Rome, Dec 05: Italy's crisis-hit Fiat will launch a temporary layoff program on Thursday, signalling its determination to push through a do-or-die recovery plan despite protests, a company source said on Wednesday. The industrial group has decided to send letters Thursday telling 7,600 workers to stay home even before the deadline on union negotiations has run out, the source said.
Fiat, Italy's largest private employer whose fortunes reverberate throughout the national economy, is under pressure from creditors to reduce its net debt to 3.6 billion euros by early 2003 from 5.8 billion euros at the end of September.
The company has drafted a restructuring plan that foresees 8,100 job cuts, about a fifth of its Italian auto sector workforce.

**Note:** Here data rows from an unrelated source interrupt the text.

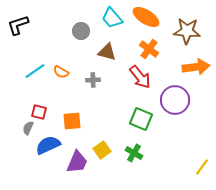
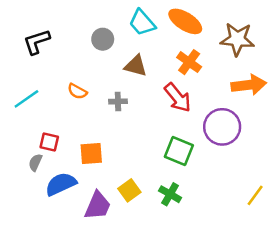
black L-shape: (18, 25) -> (37, 42), moved
cyan line: (35, 71) -> (26, 99), moved
yellow line: (202, 167) -> (255, 195), moved

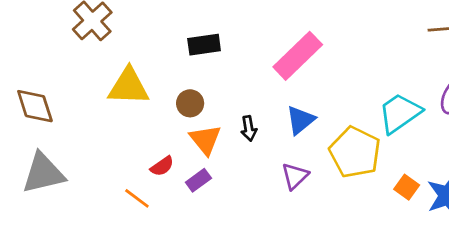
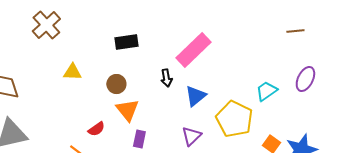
yellow triangle: (129, 87) -> (72, 72), size x0.6
cyan trapezoid: (400, 113) -> (266, 91), size x0.7
black arrow: (249, 128) -> (166, 78), moved
purple rectangle: (198, 180) -> (139, 139), moved, turned -42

Creditors welcomed the do-or-die plan, but unions and some government ministers have opposed it. Fiat employees across Europe are due to march on December 16 to demand investments in development rather than job cuts.
Union sources said the Prime Minister's office had called Fiat and unions to a meeting at 1400 GMT on Thursday, the deadline for an agreement in talks that stalled last Friday and failed to get back off the ground this week.
"We will go to the meeting with all attention and respect but we are determined to go ahead with our proposals included into the plan," the source said. "Already last week we expected that we would start the (layoff) procedure by Thursday."
Although it was assumed that Fiat would go ahead with layoff plans in the end, industry experts thought the company would wait until the deadline on union talks had run out. Instead, it appears Fiat could be in for a long winter of strikes.
A group of desperate Fiat workers on Wednesday climbed onto the roof of one of the company's factories and threatened to jump if their jobs were not guaranteed.
Prime Minister Silvio Berlusconi called an impromptu meeting with industry, labor and economy ministers on Wednesday night to form a common proposal ahead of talks. The officials met until late in the evening, but no details of their talks were provided.
Fiat, once a European auto industry leader, is struggling to create the conditions for a turnaround by 2004, when it has an option to sell the rest of its auto division to the world's biggest automaker General Motors, the US company that owns 20 per cent.

Underlining Fiat's woes, data released on Wednesday showed the company's car sales in Italy slumped 22.4 per cent in November from a year earlier, pushing its market share to a new all-time low of just 28.2 per cent.
Fiat needs the government to grant it "crisis status" so it can tap temporary layoff funds and pay workers over the next year -- and possibly beyond if they remain idle.
Meanwhile, Fiat's turnover made up 5.6 per cent of Italy's gross domestic product last year. Its latest crisis, together with the knock-on effects, is due to pull down an already lean 2002 GDP by 0.4-0.6 per cent.